WORK TASK:
Output only the lines below from the one containing "svakoj prostoriji. Mat površina s dizajnom" to the one containing "pločice također su izuzetno jednostavne za", exactly as written, both ends kept.

Stored entries:
* * *

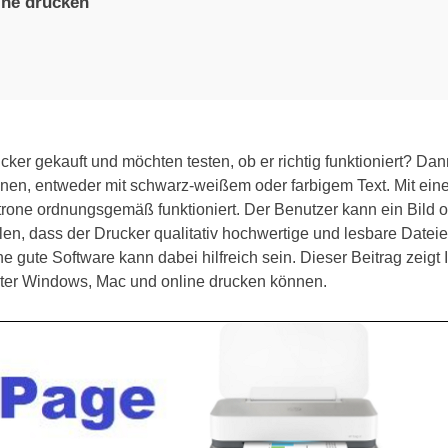
ine drucken
er gekauft und möchten testen, ob er richtig funktioniert? Dan
nen, entweder mit schwarz-weißem oder farbigem Text. Mit eine
trone ordnungsgemäß funktioniert. Der Benutzer kann ein Bild 
en, dass der Drucker qualitativ hochwertige und lesbare Dateie
ne gute Software kann dabei hilfreich sein. Dieser Beitrag zeigt
ter Windows, Mac und online drucken können.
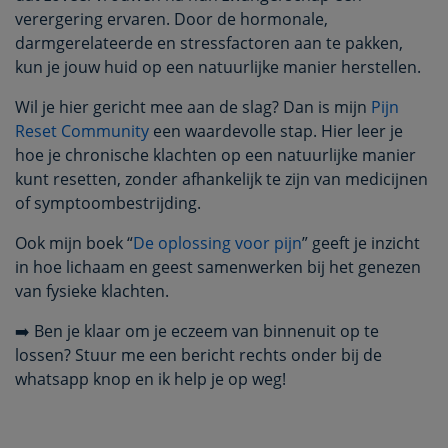
verergering ervaren. Door de hormonale,
darmgerelateerde en stressfactoren aan te pakken,
kun je jouw huid op een natuurlijke manier herstellen.
Wil je hier gericht mee aan de slag? Dan is mijn
Pijn
Reset Community
een waardevolle stap. Hier leer je
hoe je chronische klachten op een natuurlijke manier
kunt resetten, zonder afhankelijk te zijn van medicijnen
of symptoombestrijding.
Ook mijn boek “
De oplossing voor pijn
” geeft je inzicht
in hoe lichaam en geest samenwerken bij het genezen
van fysieke klachten.
➡️ Ben je klaar om je eczeem van binnenuit op te
lossen? Stuur me een bericht rechts onder bij de
whatsapp knop en ik help je op weg!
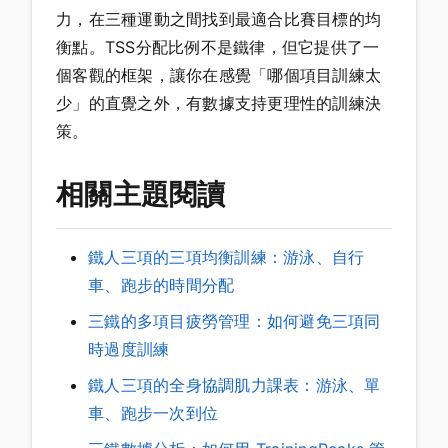
力，在三種運動之間找到最適合比賽目標的均
衡點。TSS分配比例不是鐵律，但它提供了一
個客觀的框架，讓你在感覺「哪個項目訓練太
少」的直覺之外，有數據支持更理性的訓練決
策。
相關主題閱讀
鐵人三項的三項均衡訓練：游泳、自行
車、跑步的時間分配
三鐵的多項目疲勞管理：如何避免三項同
時過度訓練
鐵人三項的全身協調肌力課表：游泳、單
車、跑步一次到位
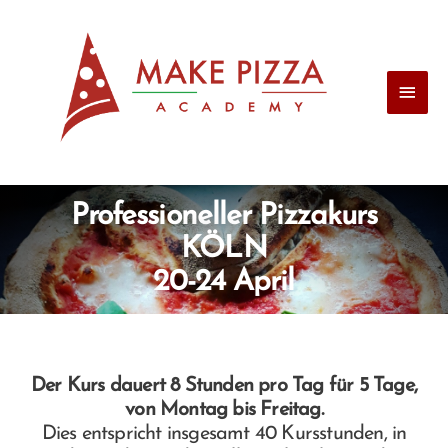
Professioneller Pizzakurs
KÖLN
20-24 April
Der Kurs dauert 8 Stunden pro Tag für 5 Tage,
von Montag bis Freitag.
Dies entspricht insgesamt 40 Kursstunden, in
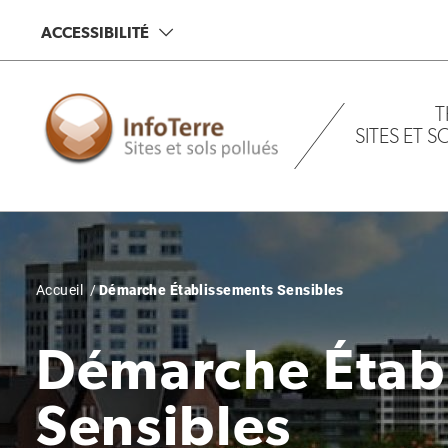
Aller
ACCESSIBILITÉ
au
contenu
principal
T
SITES ET 
Fil
Accueil
Démarche Établissements Sensibles
d'Ariane
Démarche Étab
Sensibles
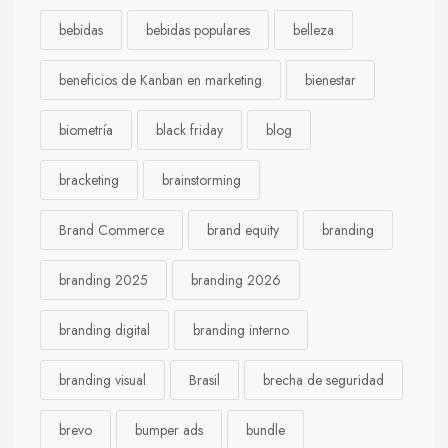
bebidas
bebidas populares
belleza
beneficios de Kanban en marketing
bienestar
biometría
black friday
blog
bracketing
brainstorming
Brand Commerce
brand equity
branding
branding 2025
branding 2026
branding digital
branding interno
branding visual
Brasil
brecha de seguridad
brevo
bumper ads
bundle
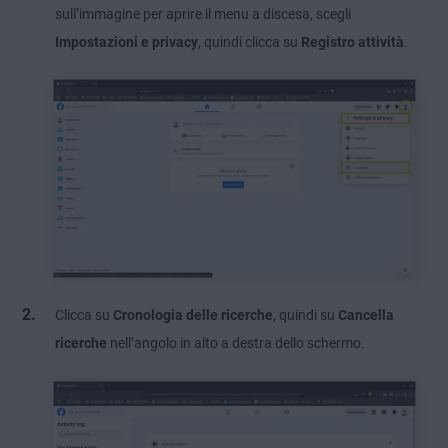
sull’immagine per aprire il menu a discesa, scegli
Impostazioni e privacy
, quindi clicca su
Registro attività
.
Clicca su
Cronologia delle ricerche
, quindi su
Cancella
ricerche
nell’angolo in alto a destra dello schermo.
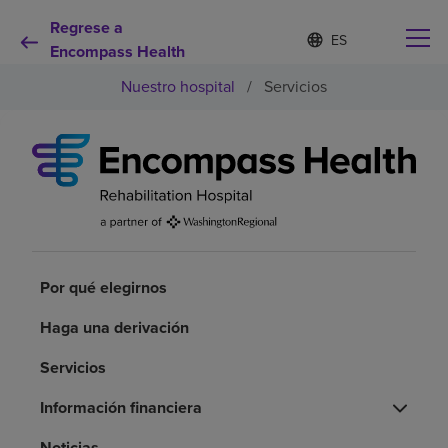
Regrese a
Lista
I
d
Encompass Health
de
i
idiomas
Nuestro hospital
/
Servicios
o
contraída
m
a
s
e
Por qué debe elegirnos
l
e
c
Servicios de rehabilitación
c
i
o
Por qué elegirnos
Pacientes y cuidadores
n
a
Haga una derivación
d
Recursos de salud
o
Servicios
Acerca de nosotros
Información financiera
Noticias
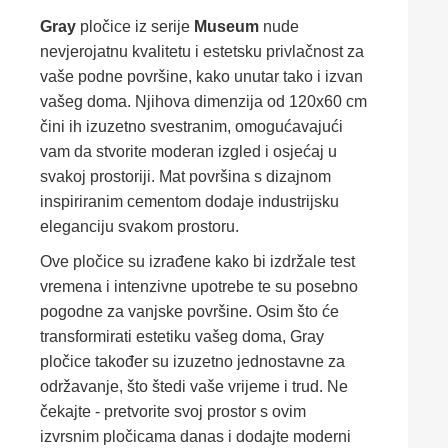
Gray
pločice iz serije
Museum
nude
nevjerojatnu kvalitetu i estetsku privlačnost za
vaše podne površine, kako unutar tako i izvan
vašeg doma. Njihova dimenzija od 120x60 cm
čini ih izuzetno svestranim, omogućavajući
vam da stvorite moderan izgled i osjećaj u
svakoj prostoriji. Mat površina s dizajnom
inspiriranim cementom dodaje industrijsku
eleganciju svakom prostoru.
Ove pločice su izrađene kako bi izdržale test
vremena i intenzivne upotrebe te su posebno
pogodne za vanjske površine. Osim što će
transformirati estetiku vašeg doma, Gray
pločice također su izuzetno jednostavne za
održavanje, što štedi vaše vrijeme i trud. Ne
čekajte - pretvorite svoj prostor s ovim
izvrsnim pločicama danas i dodajte moderni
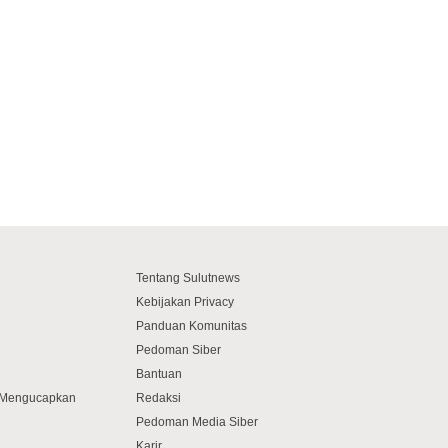
Tentang Sulutnews
Kebijakan Privacy
Panduan Komunitas
Pedoman Siber
Bantuan
f Mengucapkan
Redaksi
Pedoman Media Siber
Karir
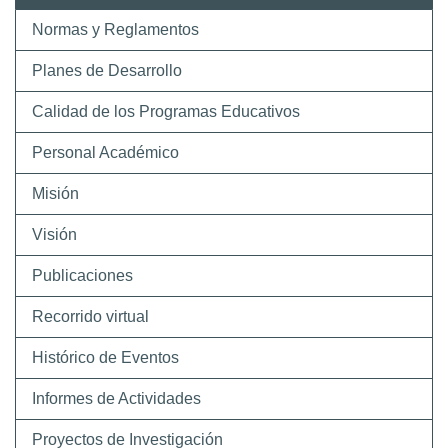
Normas y Reglamentos
Planes de Desarrollo
Calidad de los Programas Educativos
Personal Académico
Misión
Visión
Publicaciones
Recorrido virtual
Histórico de Eventos
Informes de Actividades
Proyectos de Investigación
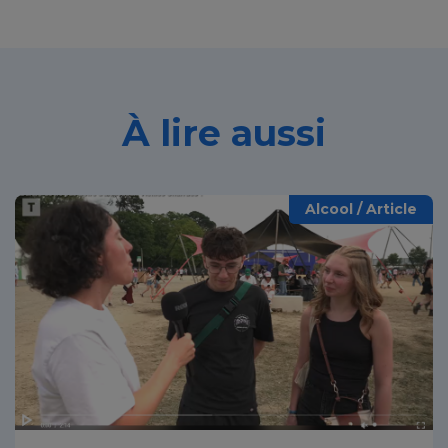
À lire aussi
Alcool / Article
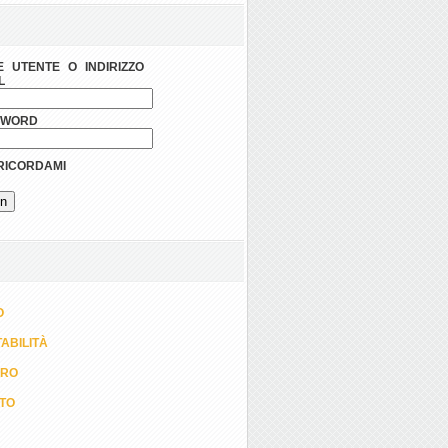
 UTENTE O INDIRIZZO
L
SWORD
ICORDAMI
O
ABILITÀ
ORO
TTO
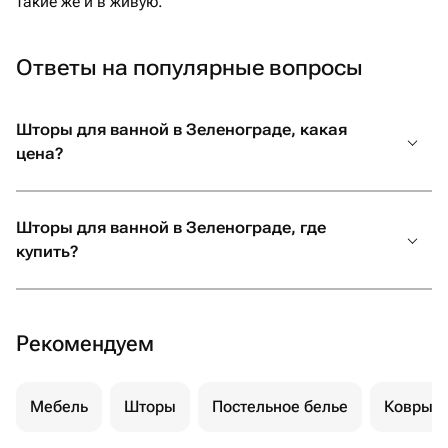
такие же и в живую.
Ответы на популярные вопросы
Шторы для ванной в Зеленограде, какая
цена?
Шторы для ванной в Зеленограде, где
купить?
Рекомендуем
Мебель
Шторы
Постельное белье
Ковры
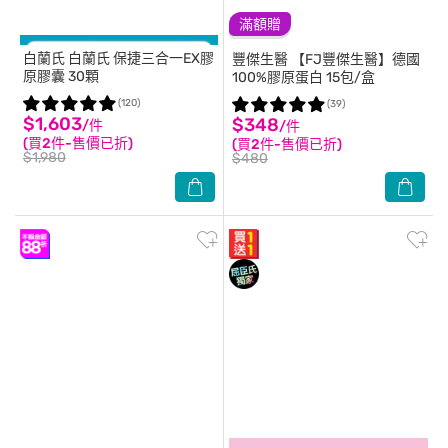
滿額贈
白蘭氏
白蘭氏 保捷三合一EX膠
豐傑生醫
【FJ豐傑生醫】德國
原膠囊 30顆
100%膠原蛋白 15包/盒
(120)
(39)
$1,603
$348
/件
/件
(買2件-售價已折)
(買2件-售價已折)
$1,980
$480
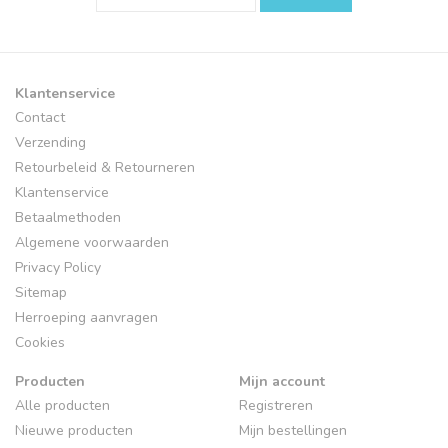
Klantenservice
Contact
Verzending
Retourbeleid & Retourneren
Klantenservice
Betaalmethoden
Algemene voorwaarden
Privacy Policy
Sitemap
Herroeping aanvragen
Cookies
Producten
Mijn account
Alle producten
Registreren
Nieuwe producten
Mijn bestellingen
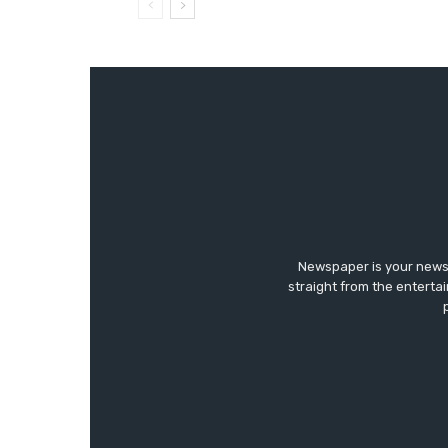
Newspaper is your news,
straight from the enterta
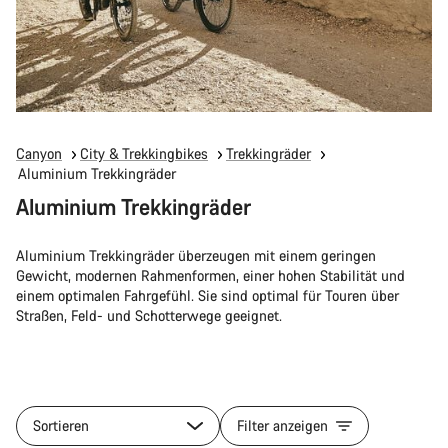
Canyon
City & Trekkingbikes
Trekkingräder
Aluminium Trekkingräder
Aluminium Trekkingräder
Aluminium Trekkingräder überzeugen mit einem geringen
Gewicht, modernen Rahmenformen, einer hohen Stabilität und
einem optimalen Fahrgefühl. Sie sind optimal für Touren über
Straßen, Feld- und Schotterwege geeignet.
Sortieren
Filter anzeigen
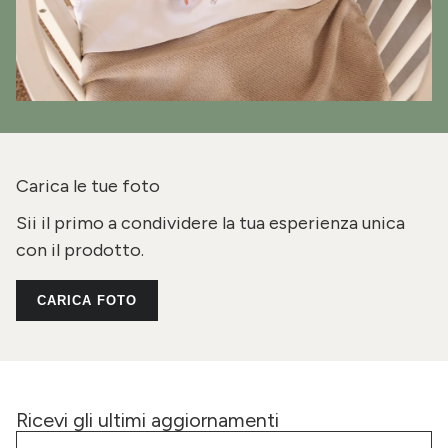
Carica le tue foto
Sii il primo a condividere la tua esperienza unica
con il prodotto.
CARICA FOTO
Ricevi gli ultimi aggiornamenti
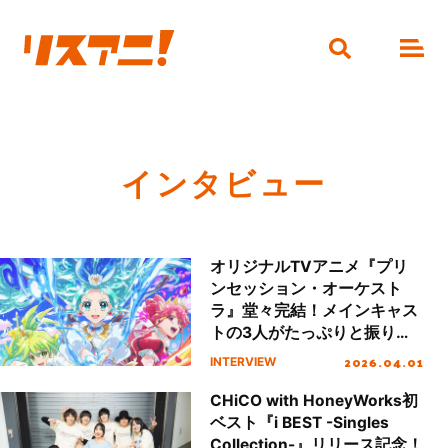
インタビュー
オリジナルTVアニメ『プリ
ンセッション・オーケスト
ラ』堂々完結！メインキャス
トの3人がたっぷりと振り返
る。
2026.04.01
INTERVIEW
CHiCO with HoneyWorks初
ベスト『i BEST -Singles
Collection-』リリース記念！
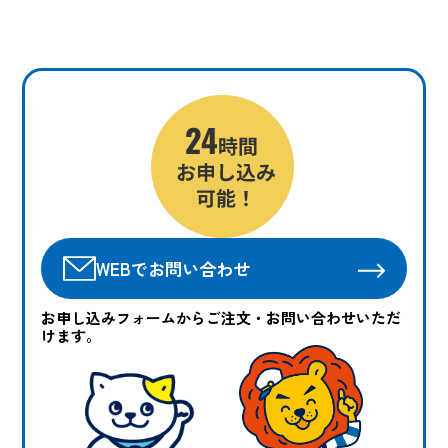
WEBでお問い合わせ
お申し込みフォームからご注文・お問い合わせいただ
けます。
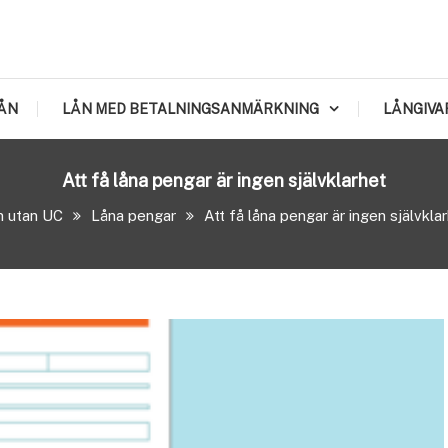
ÅN
LÅN MED BETALNINGSANMÄRKNING
LÅNGIVA
Att få låna pengar är ingen självklarhet
n utan UC
Låna pengar
Att få låna pengar är ingen självkla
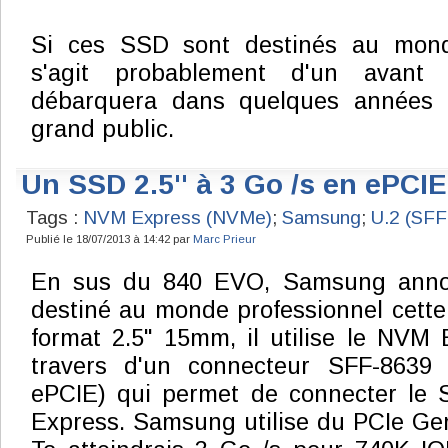
Si ces SSD sont destinés au monde
s'agit probablement d'un avan
débarquera dans quelques années
grand public.
Un SSD 2.5'' à 3 Go /s en ePC
Tags :
NVM Express (NVMe)
;
Samsung
;
U.2 (SFF
Publié le 18/07/2013 à 14:42 par
Marc Prieur
En sus du 840 EVO, Samsung anno
destiné au monde professionnel cette 
format 2.5" 15mm, il utilise le NVM
travers d'un connecteur SFF-8639 
ePCIE) qui permet de connecter le 
Express. Samsung utilise du PCIe Gen 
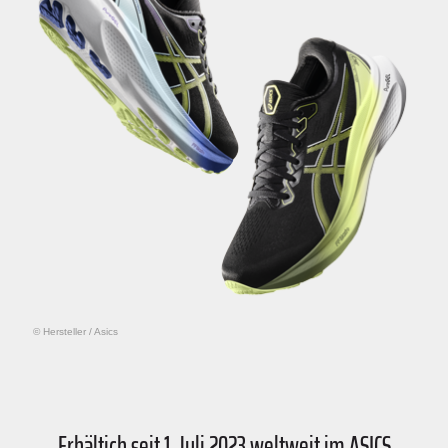
© Hersteller
/
Asics
Erhältich seit 1. Juli 2023 weltweit im ASICS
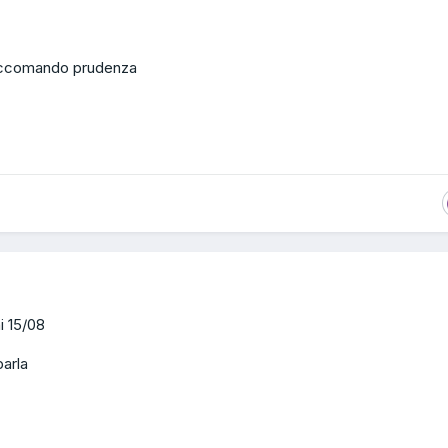
accomando prudenza
i 15/08
arla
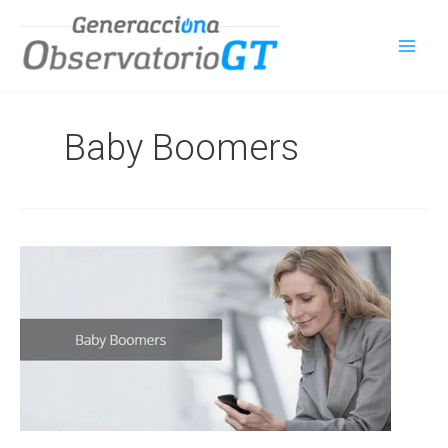
Ir
al
contenido
Baby Boomers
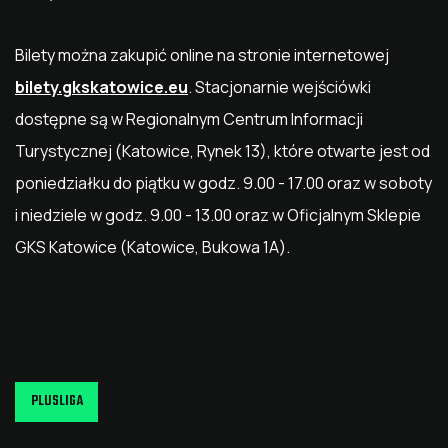
Bilety można zakupić online na stronie internetowej
bilety.gkskatowice.eu
. Stacjonarnie wejściówki
dostępne są w Regionalnym Centrum Informacji
Turystycznej (Katowice, Rynek 13), które otwarte jest od
poniedziałku do piątku w godz. 9.00 - 17.00 oraz w soboty
i niedziele w godz. 9.00 - 13.00 oraz w Oficjalnym Sklepie
GKS Katowice (Katowice, Bukowa 1A).
PLUSLIGA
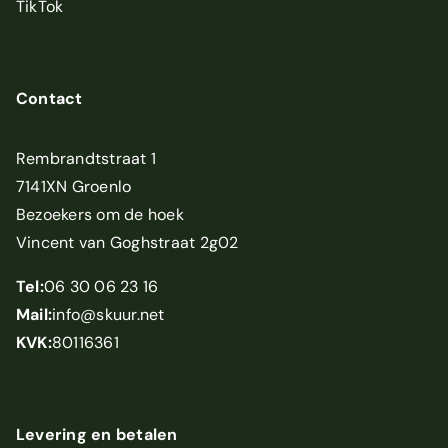
TikTok
Contact
Rembrandtstraat 1
7141XN Groenlo
Bezoekers om de hoek
Vincent van Goghstraat 2g02
Tel:
06 30 06 23 16
Mail:
info@skuur.net
KVK:
80116361
Levering en betalen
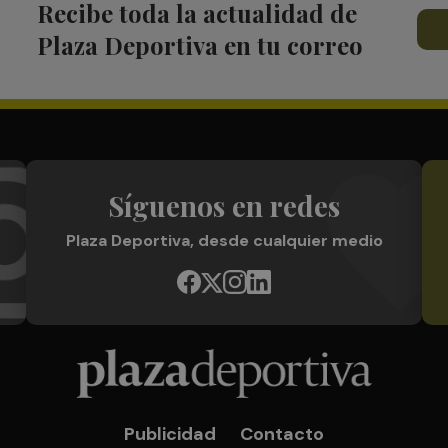
Recibe toda la actualidad de
Plaza Deportiva en tu correo
Síguenos en redes
Plaza Deportiva, desde cualquier medio
Publicidad
Contacto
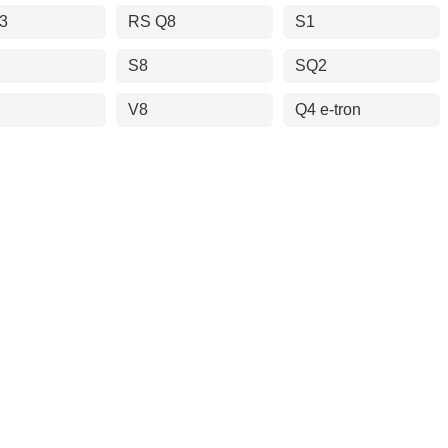
3
RS Q8
S1
S8
SQ2
V8
Q4 e-tron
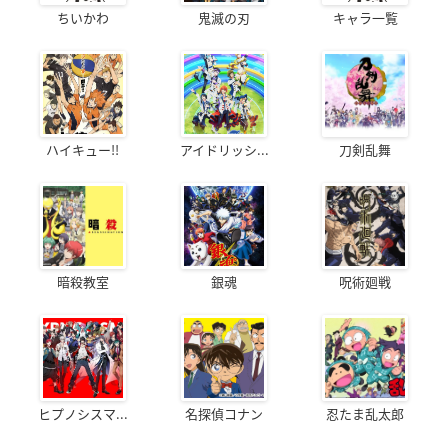
ちいかわ
鬼滅の刃
キャラ一覧
ハイキュー!!
アイドリッシ...
刀剣乱舞
暗殺教室
銀魂
呪術廻戦
ヒプノシスマ...
名探偵コナン
忍たま乱太郎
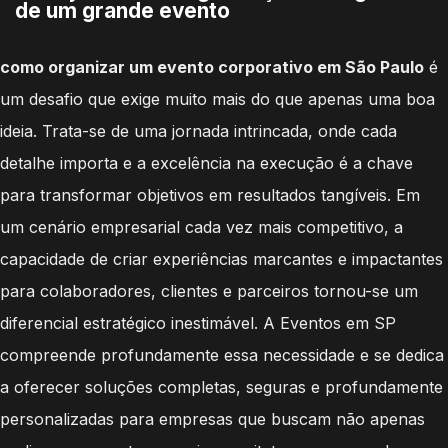
de um grande evento
como organizar um evento corporativo em São Paulo
é
um desafio que exige muito mais do que apenas uma boa
ideia. Trata-se de uma jornada intrincada, onde cada
detalhe importa e a excelência na execução é a chave
para transformar objetivos em resultados tangíveis. Em
um cenário empresarial cada vez mais competitivo, a
capacidade de criar experiências marcantes e impactantes
para colaboradores, clientes e parceiros tornou-se um
diferencial estratégico inestimável. A Eventos em SP
compreende profundamente essa necessidade e se dedica
a oferecer soluções completas, seguras e profundamente
personalizadas para empresas que buscam não apenas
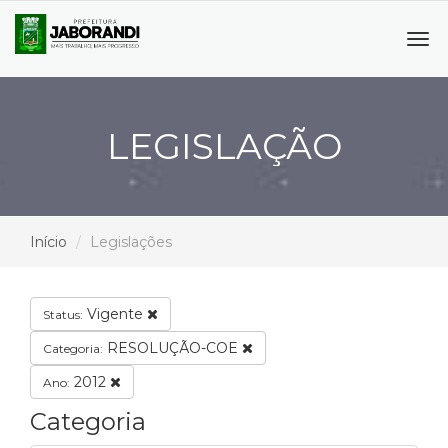
Tog
navi
LEGISLAÇÃO
Início
Legislações
Vigente
Status:
RESOLUÇÃO-COE
Categoria:
2012
Ano:
Categoria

* * *

RESPONSE TO THE TASK:
svakoj prostoriji. Mat površina s dizajnom
inspiriranim cementom dodaje industrijsku
eleganciju svakom prostoru.
Ove pločice su izrađene kako bi izdržale test
vremena i intenzivne upotrebe te su posebno
pogodne za vanjske površine. Osim što će
transformirati estetiku vašeg doma, Gray
pločice također su izuzetno jednostavne za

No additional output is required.